Doctors recommend meeting your daily recommended intake of vitamin C through food sources rather than synthetic supplements. Many fruits serve as good sources of vitamin C, including oranges, watermelon, papaya, grapefruit, cantaloupe, strawberries, kiwi and mango. Vegetables like green peppers, broccoli, Brussels sprouts, cauliflower and cabbage also provide vitamin C. Because heating can affect vitamin C, you get the most vitamin C from raw or lightly cooked fruits and vegetables.

Interactions

Although the body cannot store vitamin C, reducing the risk of toxicity, it can interact with other vitamins, minerals or medications.

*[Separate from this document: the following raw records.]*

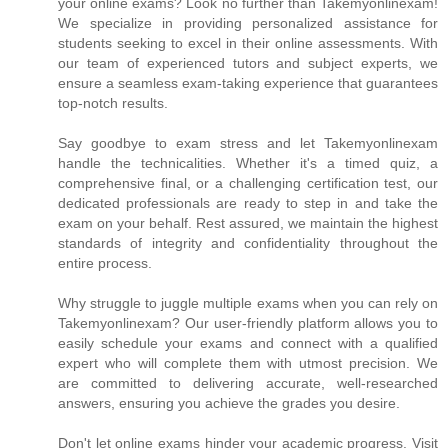
your online exams? Look no further than Takemyonlinexam!
We specialize in providing personalized assistance for
students seeking to excel in their online assessments. With
our team of experienced tutors and subject experts, we
ensure a seamless exam-taking experience that guarantees
top-notch results.
Say goodbye to exam stress and let Takemyonlinexam
handle the technicalities. Whether it's a timed quiz, a
comprehensive final, or a challenging certification test, our
dedicated professionals are ready to step in and take the
exam on your behalf. Rest assured, we maintain the highest
standards of integrity and confidentiality throughout the
entire process.
Why struggle to juggle multiple exams when you can rely on
Takemyonlinexam? Our user-friendly platform allows you to
easily schedule your exams and connect with a qualified
expert who will complete them with utmost precision. We
are committed to delivering accurate, well-researched
answers, ensuring you achieve the grades you desire.
Don't let online exams hinder your academic progress. Visit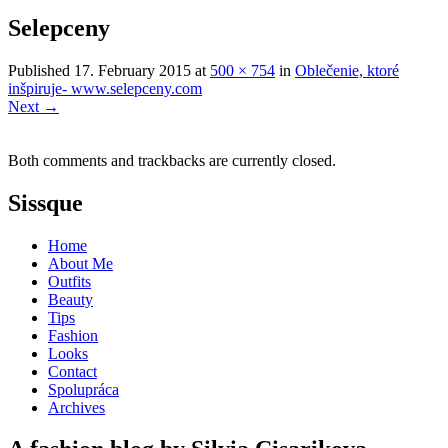
Selepceny
Published
17. February 2015
at
500 × 754
in
Oblečenie, ktoré
inšpiruje- www.selepceny.com
Next
→
Both comments and trackbacks are currently closed.
Sissque
Home
About Me
Outfits
Beauty
Tips
Fashion
Looks
Contact
Spolupráca
Archives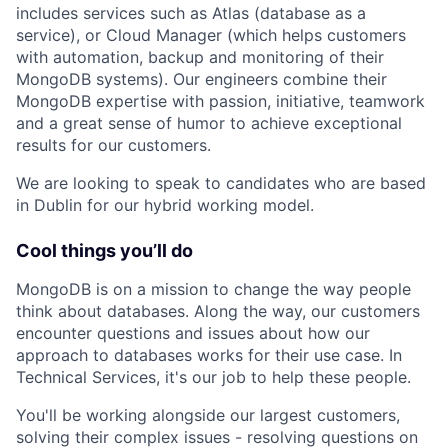
includes services such as Atlas (database as a
service), or Cloud Manager (which helps customers
with automation, backup and monitoring of their
MongoDB systems). Our engineers combine their
MongoDB expertise with passion, initiative, teamwork
and a great sense of humor to achieve exceptional
results for our customers.
We are looking to speak to candidates who are based
in Dublin for our hybrid working model.
Cool things you’ll do
MongoDB is on a mission to change the way people
think about databases. Along the way, our customers
encounter questions and issues about how our
approach to databases works for their use case. In
Technical Services, it's our job to help these people.
You'll be working alongside our largest customers,
solving their complex issues - resolving questions on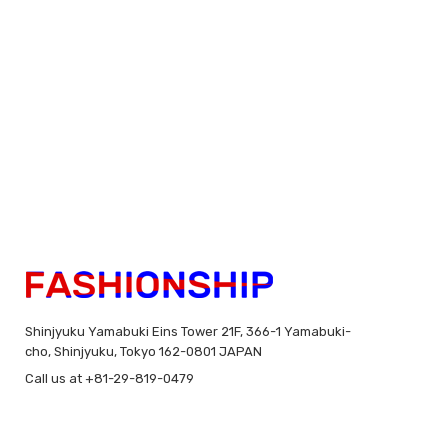
Shinjyuku Yamabuki Eins Tower 21F, 366-1 Yamabuki-
cho, Shinjyuku, Tokyo 162-0801 JAPAN
Call us at +81-29-819-0479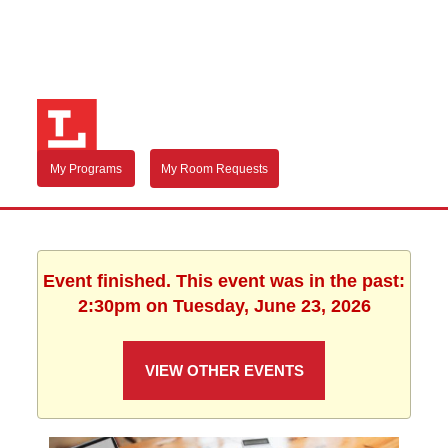
My Programs
My Room Requests
Event finished. This event was in the past:
2:30pm on Tuesday, June 23, 2026
VIEW OTHER EVENTS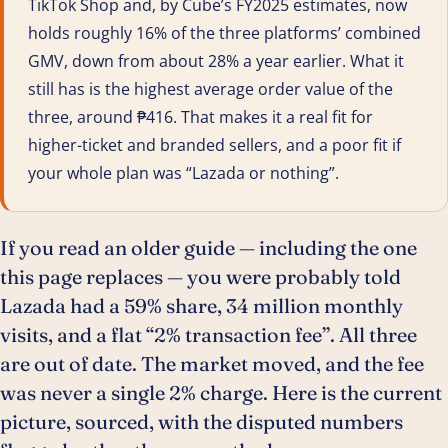
TikTok Shop and, by Cube’s FY2025 estimates, now
holds roughly 16% of the three platforms’ combined
GMV, down from about 28% a year earlier. What it
still has is the highest average order value of the
three, around ₱416. That makes it a real fit for
higher-ticket and branded sellers, and a poor fit if
your whole plan was “Lazada or nothing”.
If you read an older guide — including the one
this page replaces — you were probably told
Lazada had a 59% share, 34 million monthly
visits, and a flat “2% transaction fee”. All three
are out of date. The market moved, and the fee
was never a single 2% charge. Here is the current
picture, sourced, with the disputed numbers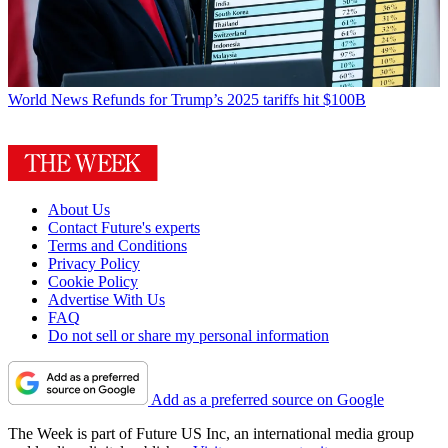
World News
Refunds for Trump’s 2025 tariffs hit $100B
About Us
Contact Future's experts
Terms and Conditions
Privacy Policy
Cookie Policy
Advertise With Us
FAQ
Do not sell or share my personal information
Add as a preferred source on Google
The Week is part of Future US Inc, an international media group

High doses of vitamin C may interfere with the body's ability to pass acetaminophen in the urine, increasing the amount of drug in the bloodstream. Taking aspirin or nonsteroidal anti-inflammatory medications can decrease the amount of vitamin C available to the body. The correlation between vitamin C and chemotherapy medications remains an interaction of interest. According to UMMC, some doctors say that vitamin C interferes with the effects of chemotherapy medications while others believe vitamin C may help make the chemotherapy more effective. Because of these possible interactions, you should only take vitamin C under the supervision of a health care provider.